Меркулов подумал, что уж сейчас-то он точно должен кончать этот разговор: старик явно уговаривал его, заместителя генпрокурора, узаконить право коллекционера на приобретение краденого. Потому и милицию привлекать боится. Стало быть, милиции боится, а генпрокуратуры нет? Просьба старого друга семьи ставила его в ужасно неловкое положение: и согласиться нельзя, и отказать старику он тоже не вправе. И тут же, едва старик снова заговорил, понял, что снова ошибся, подумав об Антоне Григорьевиче не совсем хорошо.
— Ах, Костик, — сказал тот, — самое-то ужасное, что я все время думаю, что кражу мог совершить только кто-то из своих!
Как все просто! Старик боялся, что расследование выведет на кого-то из его близких. Да, это действительно может надолго выбить из колеи, лишить душевного покоя… Кроме того, в таком случае, если пойти по официальному пути, этого близкого человека придется привлекать к уголовной ответственности по всем правилам… Да, положение у старика — хуже губернаторского. И все же заместителю генпрокурора в это дело всерьез ввязываться нет никакого резона… Так что Меркулов даже обрадовался отвлекающему звонку по внутреннему телефону — по тому самому, по которому сейчас мог ему позвонить только один человек — Генеральный. Ну вот, нашлась дорогая пропажа, подумал он, снова бросив косой взгляд на все так же терпеливо дожидающегося Турецкого. Может, его, Саню, отправить к деду? мелькнула мгновенная мысль и пропала. Но зато тут же возникла другая, более толковая: Денис Грязнов. Денис, вот кто подойдет для этого дела идеально. Денис с его частным детективным агентством «Глория».
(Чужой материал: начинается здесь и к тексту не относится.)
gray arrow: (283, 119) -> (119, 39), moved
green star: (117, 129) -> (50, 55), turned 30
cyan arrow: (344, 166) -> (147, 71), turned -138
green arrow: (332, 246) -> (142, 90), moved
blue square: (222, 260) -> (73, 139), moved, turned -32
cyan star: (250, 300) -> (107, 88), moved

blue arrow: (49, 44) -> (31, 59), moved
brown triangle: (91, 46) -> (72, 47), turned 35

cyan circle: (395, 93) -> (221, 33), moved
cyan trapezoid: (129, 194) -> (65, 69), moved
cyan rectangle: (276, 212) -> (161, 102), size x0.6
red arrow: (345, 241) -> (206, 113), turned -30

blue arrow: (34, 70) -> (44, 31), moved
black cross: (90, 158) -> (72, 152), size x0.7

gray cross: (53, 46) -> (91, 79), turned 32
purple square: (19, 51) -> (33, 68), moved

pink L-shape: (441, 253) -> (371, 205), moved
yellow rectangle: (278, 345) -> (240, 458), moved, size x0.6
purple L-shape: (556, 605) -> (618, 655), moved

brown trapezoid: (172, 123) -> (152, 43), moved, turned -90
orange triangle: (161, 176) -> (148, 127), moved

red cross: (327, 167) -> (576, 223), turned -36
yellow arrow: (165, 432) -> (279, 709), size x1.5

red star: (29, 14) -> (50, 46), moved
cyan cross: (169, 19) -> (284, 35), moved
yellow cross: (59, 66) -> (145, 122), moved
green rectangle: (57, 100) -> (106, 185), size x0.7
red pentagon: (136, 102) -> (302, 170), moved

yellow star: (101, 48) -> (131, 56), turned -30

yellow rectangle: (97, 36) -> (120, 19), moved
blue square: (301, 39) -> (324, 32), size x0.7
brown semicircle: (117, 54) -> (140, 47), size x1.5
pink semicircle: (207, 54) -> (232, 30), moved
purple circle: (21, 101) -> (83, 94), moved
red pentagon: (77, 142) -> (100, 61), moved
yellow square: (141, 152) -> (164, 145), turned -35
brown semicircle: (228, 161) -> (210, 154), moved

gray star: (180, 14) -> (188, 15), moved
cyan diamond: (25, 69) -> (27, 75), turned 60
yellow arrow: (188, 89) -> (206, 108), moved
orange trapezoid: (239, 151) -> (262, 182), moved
— Одну секундочку, — сказал он в трубку городского. — Подождите чуть-чуть, Антон Григорьевич, тут у меня другой телефон…
Да, это был новый Генеральный. Суров, неприветлив, не счел даже нужным поздороваться — просто сообщил, что прямо сейчас ждет его у себя в кабинете, и бросил трубку.
— У-уф! — выдохнул Меркулов, выразительно посмотрев на все понимающего Турецкого. — Ну вот, выходит, не зря ты меня жалеть приехал! — бросил он ему, прикрыв микрофон городского рукой. И вернулся к разговору с Красновым: — Антон Григорьевич! Тут, к сожалению, у меня несчастье начальство к себе вызывает. Я вам потом перезвоню, хорошо? Если сам не смогу подъехать — кого-нибудь подошлю. Обязательно. Приедет человек, чтобы разобраться во всем на месте, сошлется на меня. А вы ему расскажете, что к чему во всех деталях. Хорошо? А может, если время позволит, я сразу сам с кем-нибудь приеду, со следователем, я имею в виду. Не возражаете?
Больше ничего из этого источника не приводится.